→ **What the exercise asks**
Scan the records below for the line containing "This screenshot has height=2576, width=501." and the line containing "Image resolution: width=1022". Copy both, plus every line between, exactly.

→ **Given information**
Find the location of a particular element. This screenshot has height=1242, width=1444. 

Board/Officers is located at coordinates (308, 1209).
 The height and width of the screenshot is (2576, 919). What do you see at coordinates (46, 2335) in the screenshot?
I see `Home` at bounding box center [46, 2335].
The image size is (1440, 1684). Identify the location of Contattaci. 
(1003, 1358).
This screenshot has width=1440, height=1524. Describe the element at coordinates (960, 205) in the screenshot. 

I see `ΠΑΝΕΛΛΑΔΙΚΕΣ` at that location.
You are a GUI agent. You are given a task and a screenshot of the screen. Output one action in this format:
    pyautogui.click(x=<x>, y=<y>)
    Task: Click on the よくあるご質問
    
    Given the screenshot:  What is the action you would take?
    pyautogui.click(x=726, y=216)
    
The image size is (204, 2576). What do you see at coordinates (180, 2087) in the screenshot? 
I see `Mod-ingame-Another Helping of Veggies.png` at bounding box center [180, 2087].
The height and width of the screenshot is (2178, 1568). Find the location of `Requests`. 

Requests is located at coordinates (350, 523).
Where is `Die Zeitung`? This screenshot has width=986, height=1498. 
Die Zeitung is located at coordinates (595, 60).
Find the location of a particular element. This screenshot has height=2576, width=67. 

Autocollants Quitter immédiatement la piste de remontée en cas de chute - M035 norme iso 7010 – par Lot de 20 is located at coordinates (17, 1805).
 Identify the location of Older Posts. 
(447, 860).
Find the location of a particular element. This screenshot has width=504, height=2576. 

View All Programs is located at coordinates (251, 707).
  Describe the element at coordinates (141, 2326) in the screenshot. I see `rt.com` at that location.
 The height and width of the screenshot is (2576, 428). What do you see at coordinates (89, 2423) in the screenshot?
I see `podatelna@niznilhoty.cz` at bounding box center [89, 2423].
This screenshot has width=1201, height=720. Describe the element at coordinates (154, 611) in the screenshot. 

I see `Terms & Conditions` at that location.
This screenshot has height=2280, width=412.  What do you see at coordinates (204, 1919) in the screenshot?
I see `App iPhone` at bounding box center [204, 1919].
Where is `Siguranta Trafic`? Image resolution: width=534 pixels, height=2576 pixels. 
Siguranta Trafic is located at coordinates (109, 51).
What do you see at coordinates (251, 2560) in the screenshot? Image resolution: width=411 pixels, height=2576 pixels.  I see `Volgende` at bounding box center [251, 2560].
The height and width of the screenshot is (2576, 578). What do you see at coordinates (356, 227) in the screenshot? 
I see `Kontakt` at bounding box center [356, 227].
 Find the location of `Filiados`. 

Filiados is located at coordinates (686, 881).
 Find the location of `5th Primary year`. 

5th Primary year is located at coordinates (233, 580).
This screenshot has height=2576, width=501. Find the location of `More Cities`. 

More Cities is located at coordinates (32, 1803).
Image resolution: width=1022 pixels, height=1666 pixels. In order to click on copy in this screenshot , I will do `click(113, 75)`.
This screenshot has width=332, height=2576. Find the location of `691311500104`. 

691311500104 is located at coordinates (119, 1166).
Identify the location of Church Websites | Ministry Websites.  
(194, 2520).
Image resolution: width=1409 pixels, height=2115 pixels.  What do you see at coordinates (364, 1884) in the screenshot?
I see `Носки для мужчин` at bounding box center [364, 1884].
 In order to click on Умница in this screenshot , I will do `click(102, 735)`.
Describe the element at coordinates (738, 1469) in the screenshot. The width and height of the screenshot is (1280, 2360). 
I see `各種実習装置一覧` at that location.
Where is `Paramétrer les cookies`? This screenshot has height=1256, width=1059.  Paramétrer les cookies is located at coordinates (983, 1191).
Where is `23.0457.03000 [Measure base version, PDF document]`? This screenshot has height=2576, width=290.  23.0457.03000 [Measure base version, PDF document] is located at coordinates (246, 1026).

→ **Result**
This screenshot has height=2576, width=501. Find the location of `More Cities`. 

More Cities is located at coordinates (32, 1803).
Image resolution: width=1022 pixels, height=1666 pixels. In order to click on copy in this screenshot , I will do `click(113, 75)`.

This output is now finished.